→ **Supplied material**:
■ ■ ■ ■ ■ ■ ■

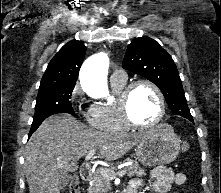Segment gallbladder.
Listing matches in <instances>:
<instances>
[{"label": "gallbladder", "instance_id": "bac80fb5", "mask_svg": "<svg viewBox=\"0 0 221 193\" xmlns=\"http://www.w3.org/2000/svg\"><path fill=\"white\" fill-rule=\"evenodd\" d=\"M70 179H71V176H69V175H66L64 178L61 179L60 186L62 189L68 185Z\"/></svg>", "mask_w": 221, "mask_h": 193}]
</instances>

■ ■ ■ ■ ■ ■ ■

→ **What you are asked to do**: Every line with "instances" in it should be copied from the entries.

→ **Task response**:
Listing matches in <instances>:
<instances>
</instances>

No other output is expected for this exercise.